• _WHAT TO DO_:
Look below for the line holding "Bollywood Movies" and the line holding "Puppet-making workshop –". Repeat those two and everything between, exactly.

*** Opening of RECORDED DATA ***

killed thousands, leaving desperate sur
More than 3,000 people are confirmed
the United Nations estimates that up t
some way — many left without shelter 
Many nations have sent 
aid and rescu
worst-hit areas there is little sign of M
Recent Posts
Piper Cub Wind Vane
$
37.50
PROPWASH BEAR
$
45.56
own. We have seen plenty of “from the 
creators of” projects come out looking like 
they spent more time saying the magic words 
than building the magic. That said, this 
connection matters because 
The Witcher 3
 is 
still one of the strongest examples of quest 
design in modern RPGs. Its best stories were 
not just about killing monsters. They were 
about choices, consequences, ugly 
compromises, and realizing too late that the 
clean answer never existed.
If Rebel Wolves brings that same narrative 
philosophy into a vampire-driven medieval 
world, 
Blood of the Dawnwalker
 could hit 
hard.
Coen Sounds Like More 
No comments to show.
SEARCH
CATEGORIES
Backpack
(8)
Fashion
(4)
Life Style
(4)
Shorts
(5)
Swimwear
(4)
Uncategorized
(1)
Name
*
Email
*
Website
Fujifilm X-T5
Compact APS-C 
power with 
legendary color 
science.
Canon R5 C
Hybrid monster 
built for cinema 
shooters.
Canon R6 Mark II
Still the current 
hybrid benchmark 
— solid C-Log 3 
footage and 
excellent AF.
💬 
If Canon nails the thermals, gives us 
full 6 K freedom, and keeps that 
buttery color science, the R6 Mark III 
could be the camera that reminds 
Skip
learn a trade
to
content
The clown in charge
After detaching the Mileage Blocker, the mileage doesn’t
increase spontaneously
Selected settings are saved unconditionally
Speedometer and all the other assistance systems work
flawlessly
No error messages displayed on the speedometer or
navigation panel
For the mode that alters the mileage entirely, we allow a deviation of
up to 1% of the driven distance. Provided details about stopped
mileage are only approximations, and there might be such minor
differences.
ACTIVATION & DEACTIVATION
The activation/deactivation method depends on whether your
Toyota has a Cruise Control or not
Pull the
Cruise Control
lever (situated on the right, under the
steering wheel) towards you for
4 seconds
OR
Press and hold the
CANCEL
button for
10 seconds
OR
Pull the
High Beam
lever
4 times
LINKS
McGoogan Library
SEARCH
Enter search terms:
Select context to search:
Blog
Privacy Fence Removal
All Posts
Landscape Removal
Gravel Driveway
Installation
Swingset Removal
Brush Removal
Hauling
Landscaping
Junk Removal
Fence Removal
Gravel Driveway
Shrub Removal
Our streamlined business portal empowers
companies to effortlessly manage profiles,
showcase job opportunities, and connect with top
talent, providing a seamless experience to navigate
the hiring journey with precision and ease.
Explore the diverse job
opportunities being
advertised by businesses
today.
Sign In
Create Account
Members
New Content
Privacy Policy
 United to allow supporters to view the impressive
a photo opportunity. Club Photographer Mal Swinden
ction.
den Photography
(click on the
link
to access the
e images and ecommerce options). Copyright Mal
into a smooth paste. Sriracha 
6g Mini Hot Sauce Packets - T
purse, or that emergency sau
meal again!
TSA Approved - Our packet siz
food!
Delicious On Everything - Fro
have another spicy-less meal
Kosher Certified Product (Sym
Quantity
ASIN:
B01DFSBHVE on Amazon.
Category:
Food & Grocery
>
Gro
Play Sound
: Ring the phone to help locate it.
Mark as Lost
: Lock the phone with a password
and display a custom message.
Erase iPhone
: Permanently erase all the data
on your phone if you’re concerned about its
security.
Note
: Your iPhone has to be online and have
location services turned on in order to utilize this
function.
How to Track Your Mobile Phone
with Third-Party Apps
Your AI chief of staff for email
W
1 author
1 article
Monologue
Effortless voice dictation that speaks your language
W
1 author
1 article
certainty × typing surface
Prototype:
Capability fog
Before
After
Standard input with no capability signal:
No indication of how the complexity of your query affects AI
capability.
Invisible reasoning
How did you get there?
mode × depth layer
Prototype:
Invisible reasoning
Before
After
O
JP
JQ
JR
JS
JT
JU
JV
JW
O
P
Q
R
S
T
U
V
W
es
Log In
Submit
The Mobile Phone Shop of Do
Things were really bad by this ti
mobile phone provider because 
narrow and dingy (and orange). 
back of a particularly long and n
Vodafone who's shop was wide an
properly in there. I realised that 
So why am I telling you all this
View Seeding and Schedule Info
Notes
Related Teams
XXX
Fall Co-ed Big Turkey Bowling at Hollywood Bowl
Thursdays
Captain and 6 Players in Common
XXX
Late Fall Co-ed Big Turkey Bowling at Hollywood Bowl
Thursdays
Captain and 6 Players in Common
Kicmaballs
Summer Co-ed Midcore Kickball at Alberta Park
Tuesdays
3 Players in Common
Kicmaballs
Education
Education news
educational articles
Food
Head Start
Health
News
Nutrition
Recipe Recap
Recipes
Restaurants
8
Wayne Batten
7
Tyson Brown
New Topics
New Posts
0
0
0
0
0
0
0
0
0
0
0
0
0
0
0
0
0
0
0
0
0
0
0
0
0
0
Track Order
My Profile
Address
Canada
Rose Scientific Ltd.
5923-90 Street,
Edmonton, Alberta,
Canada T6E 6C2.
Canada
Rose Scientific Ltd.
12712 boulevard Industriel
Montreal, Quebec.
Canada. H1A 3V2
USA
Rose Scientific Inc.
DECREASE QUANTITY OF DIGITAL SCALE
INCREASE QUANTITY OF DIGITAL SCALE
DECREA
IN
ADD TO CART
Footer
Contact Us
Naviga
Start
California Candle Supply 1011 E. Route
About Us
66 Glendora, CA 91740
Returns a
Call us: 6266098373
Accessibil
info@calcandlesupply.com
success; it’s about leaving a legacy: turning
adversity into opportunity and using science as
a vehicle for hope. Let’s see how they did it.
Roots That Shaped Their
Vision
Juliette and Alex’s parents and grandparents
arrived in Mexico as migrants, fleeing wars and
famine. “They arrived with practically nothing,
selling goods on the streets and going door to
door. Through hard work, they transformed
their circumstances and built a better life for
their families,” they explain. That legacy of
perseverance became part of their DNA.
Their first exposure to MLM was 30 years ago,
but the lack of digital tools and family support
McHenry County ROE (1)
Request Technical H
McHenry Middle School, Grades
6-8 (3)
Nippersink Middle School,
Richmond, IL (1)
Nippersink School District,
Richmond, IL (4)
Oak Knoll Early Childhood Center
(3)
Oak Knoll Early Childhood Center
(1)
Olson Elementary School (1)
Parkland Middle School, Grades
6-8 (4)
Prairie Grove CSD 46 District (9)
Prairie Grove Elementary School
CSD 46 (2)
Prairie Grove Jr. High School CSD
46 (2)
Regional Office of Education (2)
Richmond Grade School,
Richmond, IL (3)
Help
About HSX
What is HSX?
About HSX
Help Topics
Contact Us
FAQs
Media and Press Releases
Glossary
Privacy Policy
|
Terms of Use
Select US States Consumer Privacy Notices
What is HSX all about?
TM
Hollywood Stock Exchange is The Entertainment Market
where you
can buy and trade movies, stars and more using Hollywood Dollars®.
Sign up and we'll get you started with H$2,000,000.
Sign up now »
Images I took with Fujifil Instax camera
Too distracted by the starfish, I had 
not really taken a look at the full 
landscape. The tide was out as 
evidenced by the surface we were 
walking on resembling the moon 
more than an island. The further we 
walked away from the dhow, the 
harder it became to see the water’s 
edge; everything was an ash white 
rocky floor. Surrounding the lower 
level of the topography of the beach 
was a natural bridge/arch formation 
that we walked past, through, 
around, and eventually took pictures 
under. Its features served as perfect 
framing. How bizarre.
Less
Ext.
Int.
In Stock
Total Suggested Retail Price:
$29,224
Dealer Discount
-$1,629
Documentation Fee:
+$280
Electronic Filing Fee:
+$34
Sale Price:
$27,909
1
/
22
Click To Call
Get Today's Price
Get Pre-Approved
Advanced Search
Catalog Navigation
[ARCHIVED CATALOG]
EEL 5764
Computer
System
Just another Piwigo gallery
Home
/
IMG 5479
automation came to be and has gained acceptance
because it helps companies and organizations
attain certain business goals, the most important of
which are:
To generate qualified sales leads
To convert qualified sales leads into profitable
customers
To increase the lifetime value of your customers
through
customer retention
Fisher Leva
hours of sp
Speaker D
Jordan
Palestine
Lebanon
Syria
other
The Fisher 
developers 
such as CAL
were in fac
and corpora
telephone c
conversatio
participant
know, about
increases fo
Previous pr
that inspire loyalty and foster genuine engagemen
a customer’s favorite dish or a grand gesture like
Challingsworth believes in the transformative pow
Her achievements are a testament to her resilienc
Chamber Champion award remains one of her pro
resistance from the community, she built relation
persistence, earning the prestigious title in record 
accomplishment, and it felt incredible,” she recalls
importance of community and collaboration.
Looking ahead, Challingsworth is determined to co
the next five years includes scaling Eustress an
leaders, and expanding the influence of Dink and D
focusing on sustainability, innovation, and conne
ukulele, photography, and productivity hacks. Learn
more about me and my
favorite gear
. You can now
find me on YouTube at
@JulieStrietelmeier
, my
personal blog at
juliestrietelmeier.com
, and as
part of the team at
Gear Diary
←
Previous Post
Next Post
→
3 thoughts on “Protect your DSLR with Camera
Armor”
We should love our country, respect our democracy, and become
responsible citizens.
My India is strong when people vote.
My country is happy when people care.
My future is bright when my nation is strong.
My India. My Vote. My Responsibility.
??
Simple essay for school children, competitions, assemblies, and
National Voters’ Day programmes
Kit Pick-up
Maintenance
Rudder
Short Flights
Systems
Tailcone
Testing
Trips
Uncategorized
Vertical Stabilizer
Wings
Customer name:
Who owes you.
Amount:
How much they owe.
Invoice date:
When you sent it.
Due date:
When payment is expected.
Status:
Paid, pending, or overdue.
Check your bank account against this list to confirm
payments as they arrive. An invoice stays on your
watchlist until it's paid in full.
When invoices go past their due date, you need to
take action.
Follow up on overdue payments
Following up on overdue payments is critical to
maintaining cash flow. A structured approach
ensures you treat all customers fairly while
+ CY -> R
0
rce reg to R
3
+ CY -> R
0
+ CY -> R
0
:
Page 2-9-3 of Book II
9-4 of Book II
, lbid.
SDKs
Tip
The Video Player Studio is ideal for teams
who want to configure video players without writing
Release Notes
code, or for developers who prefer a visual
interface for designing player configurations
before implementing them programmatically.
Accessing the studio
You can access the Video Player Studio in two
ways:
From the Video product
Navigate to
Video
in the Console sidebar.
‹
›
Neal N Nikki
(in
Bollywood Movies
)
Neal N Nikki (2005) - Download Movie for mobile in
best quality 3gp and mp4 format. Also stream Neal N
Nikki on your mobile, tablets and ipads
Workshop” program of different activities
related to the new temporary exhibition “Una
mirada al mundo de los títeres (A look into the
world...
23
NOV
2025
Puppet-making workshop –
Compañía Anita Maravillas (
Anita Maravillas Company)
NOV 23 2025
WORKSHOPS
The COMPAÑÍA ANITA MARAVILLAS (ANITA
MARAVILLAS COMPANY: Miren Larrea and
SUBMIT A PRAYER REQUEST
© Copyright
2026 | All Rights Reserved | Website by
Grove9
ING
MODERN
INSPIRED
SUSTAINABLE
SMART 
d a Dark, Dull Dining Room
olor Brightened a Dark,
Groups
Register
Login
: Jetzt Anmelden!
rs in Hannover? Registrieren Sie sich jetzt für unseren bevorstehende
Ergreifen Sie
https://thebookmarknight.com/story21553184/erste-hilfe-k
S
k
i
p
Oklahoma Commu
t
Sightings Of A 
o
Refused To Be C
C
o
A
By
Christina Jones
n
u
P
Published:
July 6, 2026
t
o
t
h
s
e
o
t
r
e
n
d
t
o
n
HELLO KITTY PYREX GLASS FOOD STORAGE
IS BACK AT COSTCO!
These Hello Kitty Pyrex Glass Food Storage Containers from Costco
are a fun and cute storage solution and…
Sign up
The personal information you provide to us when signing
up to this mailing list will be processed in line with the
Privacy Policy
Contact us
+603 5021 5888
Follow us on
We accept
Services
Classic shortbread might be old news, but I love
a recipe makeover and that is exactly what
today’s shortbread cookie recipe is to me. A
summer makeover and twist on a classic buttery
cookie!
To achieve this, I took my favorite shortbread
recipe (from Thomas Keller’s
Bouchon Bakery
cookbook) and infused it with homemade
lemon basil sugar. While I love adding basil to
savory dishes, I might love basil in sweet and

*** Close of RECORDED DATA ***

• _ANSWER SPACE_:
Bollywood Movies
)
Neal N Nikki (2005) - Download Movie for mobile in
best quality 3gp and mp4 format. Also stream Neal N
Nikki on your mobile, tablets and ipads
Workshop” program of different activities
related to the new temporary exhibition “Una
mirada al mundo de los títeres (A look into the
world...
23
NOV
2025
Puppet-making workshop –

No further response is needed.